- EXERCISE GOAL -
This task calls for every entry below to be repeated exactly, without the pictures.

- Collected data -
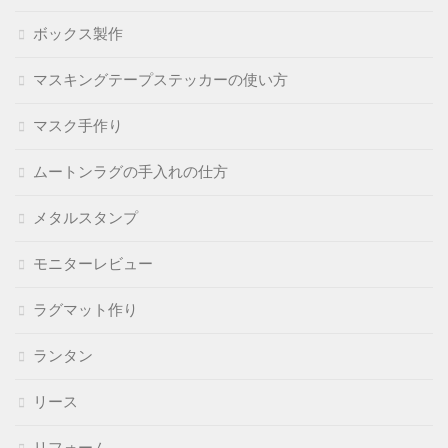
ボックス製作
マスキングテープステッカーの使い方
マスク手作り
ムートンラグの手入れの仕方
メタルスタンプ
モニターレビュー
ラグマット作り
ランタン
リース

- TASK OUTPUT -
ボックス製作
マスキングテープステッカーの使い方
マスク手作り
ムートンラグの手入れの仕方
メタルスタンプ
モニターレビュー
ラグマット作り
ランタン
リース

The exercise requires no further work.